I'll preface this review by stating a plain opinion: I am not a fan of the films directed by Mr. Jonathan Liebesman. One was a flaccid PG-13 wankfest (Darkness Falls) and the other was the grungy-yet-way too familiar Texas Chainsaw Massacre: The Beginning. But I respect the fact that this director stays in the horror field, because that tells me he's a fan of the genre and he's intent on making some good films. And hey, at least for me, the third time is the charm, as far as Liebesman is concerned.
The filmmaker's latest is a rough and tough psychological thriller called The Killing Room, and it's about a group of four strangers who are brought together for a paid experiment -- but they're actually in for a whole lot more anguish than they expected. Turns out the testing is overseen by a devious scientist who works well outside the realm of government control and law enforcement. And simple morality.
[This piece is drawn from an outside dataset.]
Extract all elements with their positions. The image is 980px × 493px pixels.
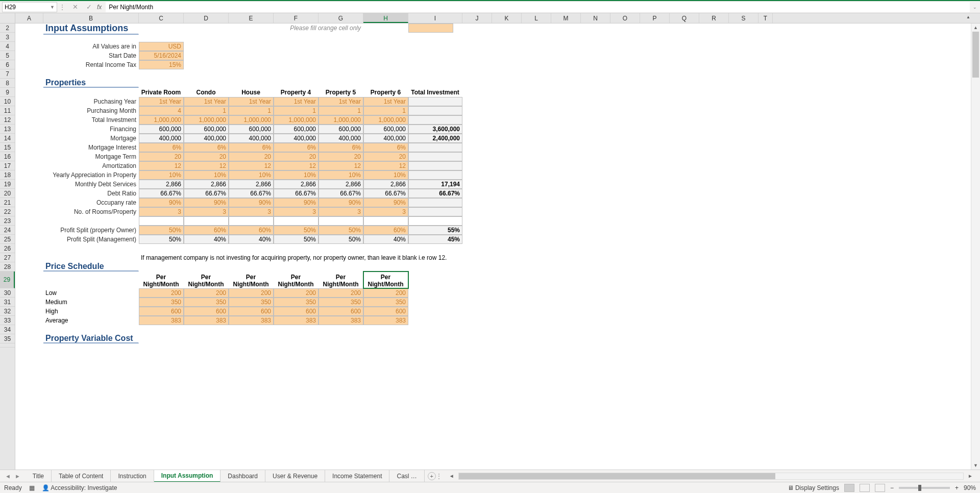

Basically, the goal here is to see how human lab rats react when confronted by a shocking bit of violence followed by a lengthy stint of incarceration.
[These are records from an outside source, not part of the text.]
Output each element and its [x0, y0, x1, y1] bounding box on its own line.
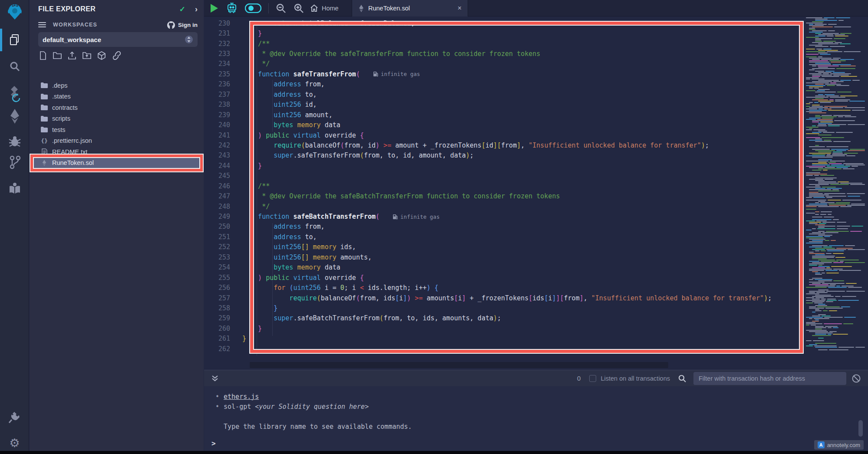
- line-number: 256: [204, 284, 242, 292]
- braces-icon: {}: [41, 138, 48, 144]
- workspaces-label: WORKSPACES: [53, 22, 167, 28]
- file-tree: .deps.statescontractsscriptstests{}.pret…: [30, 80, 204, 168]
- tree-item-tests[interactable]: tests: [30, 124, 204, 135]
- remix-ide-window: ⚙ FILE EXPLORER ✓ › WORKSPACES Sign in d…: [0, 0, 868, 454]
- new-folder-icon[interactable]: [53, 51, 62, 59]
- tree-item-runetoken-sol[interactable]: RuneToken.sol: [30, 158, 204, 169]
- terminal-prompt[interactable]: >: [211, 439, 216, 447]
- code-line: 242 require(balanceOf(from, id) >= amoun…: [204, 140, 805, 150]
- tree-item-label: .deps: [52, 82, 67, 89]
- code-line: 260 }: [204, 323, 805, 333]
- workspace-select[interactable]: default_workspace: [38, 32, 198, 47]
- code-line: 254 bytes memory data: [204, 263, 805, 273]
- tree-item-label: tests: [52, 126, 66, 133]
- chevron-right-icon[interactable]: ›: [195, 5, 198, 14]
- workspaces-menu-icon[interactable]: [38, 22, 46, 27]
- line-number: 253: [204, 253, 242, 261]
- line-number: 245: [204, 172, 242, 180]
- terminal-output: •ethers.js•sol-gpt <your Solidity questi…: [204, 386, 868, 451]
- cube-icon[interactable]: [97, 51, 106, 60]
- code-lines: 230 return totalBalance - frozenBalance;…: [204, 18, 805, 354]
- upload-folder-icon[interactable]: [83, 51, 91, 59]
- line-number: 259: [204, 314, 242, 322]
- run-script-icon[interactable]: [209, 3, 219, 13]
- line-number: 255: [204, 274, 242, 282]
- tree-item--states[interactable]: .states: [30, 91, 204, 102]
- code-line: 243 super.safeTransferFrom(from, to, id,…: [204, 151, 805, 161]
- line-number: 238: [204, 101, 242, 109]
- line-number: 236: [204, 80, 242, 88]
- gas-estimate-badge: infinite gas: [373, 71, 420, 77]
- terminal-collapse-icon[interactable]: [211, 375, 219, 382]
- line-number: 260: [204, 325, 242, 332]
- annotely-logo: A: [818, 441, 825, 448]
- code-line: 244 }: [204, 161, 805, 171]
- home-icon: [310, 4, 318, 12]
- terminal-line: [212, 411, 868, 421]
- line-number: 258: [204, 304, 242, 312]
- line-number: 243: [204, 151, 242, 159]
- code-line: 237 address to,: [204, 89, 805, 99]
- line-number: 248: [204, 203, 242, 211]
- code-line: 230 return totalBalance - frozenBalance;: [204, 18, 805, 28]
- file-explorer-panel: FILE EXPLORER ✓ › WORKSPACES Sign in def…: [30, 0, 204, 454]
- remix-logo[interactable]: [0, 3, 29, 21]
- link-icon[interactable]: [112, 51, 122, 60]
- source-control-icon[interactable]: [0, 154, 29, 171]
- bottom-strip: [0, 451, 868, 454]
- deploy-run-icon[interactable]: [0, 108, 29, 125]
- plugin-manager-icon[interactable]: [0, 409, 29, 426]
- github-icon: [167, 21, 175, 29]
- minimap[interactable]: [806, 17, 865, 353]
- ai-toggle[interactable]: [245, 3, 261, 13]
- code-line: 262: [204, 344, 805, 354]
- file-explorer-icon[interactable]: [0, 31, 29, 49]
- line-number: 246: [204, 182, 242, 190]
- tree-item-readme-txt[interactable]: README.txt: [30, 146, 204, 158]
- line-number: 257: [204, 294, 242, 302]
- sign-in-button[interactable]: Sign in: [167, 21, 198, 29]
- solidity-compiler-icon[interactable]: [0, 83, 29, 106]
- tree-item--deps[interactable]: .deps: [30, 80, 204, 91]
- code-line: 241 ) public virtual override {: [204, 130, 805, 140]
- line-number: 241: [204, 132, 242, 139]
- tab-home[interactable]: Home: [303, 0, 346, 16]
- tree-item--prettierrc-json[interactable]: {}.prettierrc.json: [30, 135, 204, 147]
- new-file-icon[interactable]: [39, 51, 47, 60]
- file-toolbar: [39, 51, 122, 60]
- listen-toggle[interactable]: Listen on all transactions: [589, 375, 670, 382]
- settings-icon[interactable]: ⚙: [0, 435, 29, 451]
- tree-item-label: contracts: [52, 104, 78, 111]
- terminal-line: •sol-gpt <your Solidity question here>: [212, 401, 868, 411]
- terminal-bar: 0 Listen on all transactions: [204, 370, 868, 386]
- code-editor[interactable]: 230 return totalBalance - frozenBalance;…: [204, 17, 868, 370]
- terminal-link[interactable]: ethers.js: [224, 393, 259, 401]
- tab-close-icon[interactable]: ×: [458, 4, 462, 12]
- tab-runetoken[interactable]: RuneToken.sol ×: [352, 0, 468, 16]
- code-line: 233 * @dev Override the safeTransferFrom…: [204, 49, 805, 59]
- tree-item-contracts[interactable]: contracts: [30, 102, 204, 113]
- tree-item-label: RuneToken.sol: [52, 159, 94, 166]
- code-line: 247 * @dev Override the safeBatchTransfe…: [204, 191, 805, 201]
- filter-input[interactable]: [693, 372, 846, 385]
- code-line: 239 uint256 amount,: [204, 110, 805, 120]
- watermark: A annotely.com: [814, 440, 864, 450]
- terminal-line: Type the library name to see available c…: [212, 421, 868, 431]
- listen-checkbox[interactable]: [589, 375, 596, 382]
- tree-item-scripts[interactable]: scripts: [30, 113, 204, 125]
- zoom-out-icon[interactable]: [276, 3, 287, 14]
- line-number: 237: [204, 91, 242, 99]
- debugger-icon[interactable]: [0, 133, 29, 150]
- horizontal-scrollbar[interactable]: [250, 362, 668, 368]
- folder-icon: [41, 116, 48, 122]
- ai-assistant-icon[interactable]: [226, 3, 238, 14]
- clear-console-icon[interactable]: [851, 374, 861, 383]
- file-icon: [41, 148, 48, 155]
- search-icon[interactable]: [0, 58, 29, 75]
- listen-label: Listen on all transactions: [601, 375, 670, 382]
- upload-file-icon[interactable]: [68, 51, 76, 60]
- learneth-icon[interactable]: [0, 180, 29, 197]
- terminal-scrollbar[interactable]: [858, 420, 863, 437]
- code-line: 238 uint256 id,: [204, 100, 805, 110]
- icon-rail: ⚙: [0, 0, 29, 454]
The script is canny enough to keep you guessing throughout the plot's more conventional contortions, but The Killing Room earns some fair praise for actually TRYING to keep you guessing. That's not to say that the flick hinges entirely upon some big, shocking twist, but one feels a sense of gratitude when a horror-thriller even bothers with unexpected divergences or surprises that feel relatively satisfying. Plus the final zinger is actually pretty cool, albeit in a very dark and cynical way.
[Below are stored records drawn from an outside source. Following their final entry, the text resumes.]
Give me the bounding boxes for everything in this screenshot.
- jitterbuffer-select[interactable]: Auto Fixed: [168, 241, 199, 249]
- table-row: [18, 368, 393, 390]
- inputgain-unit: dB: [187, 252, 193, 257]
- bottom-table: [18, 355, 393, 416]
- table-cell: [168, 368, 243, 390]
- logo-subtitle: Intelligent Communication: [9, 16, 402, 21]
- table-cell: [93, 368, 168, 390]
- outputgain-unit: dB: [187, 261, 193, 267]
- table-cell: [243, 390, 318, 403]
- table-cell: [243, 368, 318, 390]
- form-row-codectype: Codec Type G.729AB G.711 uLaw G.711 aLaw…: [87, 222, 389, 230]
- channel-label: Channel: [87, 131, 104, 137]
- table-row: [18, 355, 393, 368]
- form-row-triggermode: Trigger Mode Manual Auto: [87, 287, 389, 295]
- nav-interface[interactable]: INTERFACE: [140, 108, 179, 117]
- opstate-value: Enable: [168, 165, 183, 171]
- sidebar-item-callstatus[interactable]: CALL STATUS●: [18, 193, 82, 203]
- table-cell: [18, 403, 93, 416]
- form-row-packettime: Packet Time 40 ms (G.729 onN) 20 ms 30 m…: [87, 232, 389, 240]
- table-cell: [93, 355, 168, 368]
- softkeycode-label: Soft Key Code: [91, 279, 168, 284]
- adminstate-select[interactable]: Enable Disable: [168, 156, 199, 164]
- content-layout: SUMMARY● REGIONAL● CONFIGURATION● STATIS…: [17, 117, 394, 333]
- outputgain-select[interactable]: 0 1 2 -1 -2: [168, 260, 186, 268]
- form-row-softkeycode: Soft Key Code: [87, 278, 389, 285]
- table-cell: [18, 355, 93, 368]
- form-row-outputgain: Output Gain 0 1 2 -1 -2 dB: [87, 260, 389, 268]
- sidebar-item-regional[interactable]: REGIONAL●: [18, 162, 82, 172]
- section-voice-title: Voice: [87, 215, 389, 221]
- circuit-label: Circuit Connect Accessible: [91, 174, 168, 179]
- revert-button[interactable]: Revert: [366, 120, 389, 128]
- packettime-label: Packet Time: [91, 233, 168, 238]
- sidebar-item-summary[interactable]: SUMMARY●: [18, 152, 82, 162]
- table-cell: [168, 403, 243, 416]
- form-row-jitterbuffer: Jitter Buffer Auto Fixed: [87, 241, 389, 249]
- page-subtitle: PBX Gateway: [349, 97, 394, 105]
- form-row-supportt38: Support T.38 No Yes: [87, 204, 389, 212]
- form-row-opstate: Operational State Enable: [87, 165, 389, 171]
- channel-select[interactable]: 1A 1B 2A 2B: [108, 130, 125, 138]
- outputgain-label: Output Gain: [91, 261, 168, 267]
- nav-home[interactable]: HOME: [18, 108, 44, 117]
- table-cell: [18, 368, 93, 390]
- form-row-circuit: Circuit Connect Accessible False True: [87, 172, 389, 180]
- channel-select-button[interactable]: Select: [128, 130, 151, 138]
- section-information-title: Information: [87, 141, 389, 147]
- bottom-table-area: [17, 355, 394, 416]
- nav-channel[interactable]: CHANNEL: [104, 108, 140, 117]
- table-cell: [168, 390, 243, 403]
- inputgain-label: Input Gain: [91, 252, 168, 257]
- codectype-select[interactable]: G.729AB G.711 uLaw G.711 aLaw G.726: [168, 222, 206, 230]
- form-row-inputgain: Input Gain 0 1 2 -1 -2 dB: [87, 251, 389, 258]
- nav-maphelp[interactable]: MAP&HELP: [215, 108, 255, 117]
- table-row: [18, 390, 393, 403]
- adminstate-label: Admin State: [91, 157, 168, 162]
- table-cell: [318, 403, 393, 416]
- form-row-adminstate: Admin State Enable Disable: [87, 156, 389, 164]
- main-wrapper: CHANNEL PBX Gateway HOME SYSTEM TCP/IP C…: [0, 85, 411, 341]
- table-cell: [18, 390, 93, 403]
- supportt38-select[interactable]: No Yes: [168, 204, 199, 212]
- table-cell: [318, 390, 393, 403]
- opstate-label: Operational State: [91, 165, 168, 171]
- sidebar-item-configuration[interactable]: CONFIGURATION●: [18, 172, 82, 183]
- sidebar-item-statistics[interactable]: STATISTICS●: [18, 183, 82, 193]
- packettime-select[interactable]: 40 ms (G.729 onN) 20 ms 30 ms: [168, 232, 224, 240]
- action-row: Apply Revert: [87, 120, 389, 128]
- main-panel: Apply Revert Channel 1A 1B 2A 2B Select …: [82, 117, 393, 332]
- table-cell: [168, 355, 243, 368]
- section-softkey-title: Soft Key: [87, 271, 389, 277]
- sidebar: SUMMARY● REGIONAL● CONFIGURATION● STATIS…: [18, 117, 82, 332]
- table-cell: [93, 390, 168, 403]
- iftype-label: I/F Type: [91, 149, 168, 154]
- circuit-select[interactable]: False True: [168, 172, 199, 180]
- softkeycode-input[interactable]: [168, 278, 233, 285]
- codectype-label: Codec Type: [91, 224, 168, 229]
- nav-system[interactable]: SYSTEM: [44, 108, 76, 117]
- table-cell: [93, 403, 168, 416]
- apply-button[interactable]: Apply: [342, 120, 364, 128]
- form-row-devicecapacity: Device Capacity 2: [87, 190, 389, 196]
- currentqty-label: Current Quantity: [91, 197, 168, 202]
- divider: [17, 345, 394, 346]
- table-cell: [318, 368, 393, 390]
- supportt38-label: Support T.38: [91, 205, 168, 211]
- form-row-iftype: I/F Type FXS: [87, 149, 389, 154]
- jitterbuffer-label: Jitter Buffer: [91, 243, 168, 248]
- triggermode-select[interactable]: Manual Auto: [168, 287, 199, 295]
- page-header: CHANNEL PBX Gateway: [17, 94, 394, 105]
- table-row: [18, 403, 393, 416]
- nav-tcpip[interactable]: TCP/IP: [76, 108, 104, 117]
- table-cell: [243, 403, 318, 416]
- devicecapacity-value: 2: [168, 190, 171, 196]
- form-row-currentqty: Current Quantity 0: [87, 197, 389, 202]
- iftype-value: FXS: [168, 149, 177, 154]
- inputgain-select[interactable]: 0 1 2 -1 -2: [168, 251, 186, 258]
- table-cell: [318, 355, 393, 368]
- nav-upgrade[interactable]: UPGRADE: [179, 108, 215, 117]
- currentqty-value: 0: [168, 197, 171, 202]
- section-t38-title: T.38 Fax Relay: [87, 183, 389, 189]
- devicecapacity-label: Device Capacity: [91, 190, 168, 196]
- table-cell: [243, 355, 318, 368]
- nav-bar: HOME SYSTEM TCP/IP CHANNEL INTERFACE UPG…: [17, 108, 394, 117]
And even when the flick slows down (which, to be honest, it does once in a while), the good news is that Liebesman is working with a colorful ensemble that has no trouble keeping the action interesting. Timothy Hutton, Shea Whigham, Clea Duvall, and Nick Cannon are the lab rats, and the overseers are played by a villainous Peter Stormare and an unsure Chloe Sevigny. Not a weak link among the cast, if you ask me, and they do a fine job of keeping a potentially outlandish concept grounded in a reality we can actually recognize.
The film's best moments come during the opening set-up and the closing sequences, but there's certainly enough here to warrant a look. The Killing Room feels more like a surprisingly engaging cable flick / DVD rental than it does a full-bore "Friday Night Out" sort of movie, but genre fans who like a little psychological mayhem mixed in with their more traditional carnage should find something to like in this scrappy little chiller.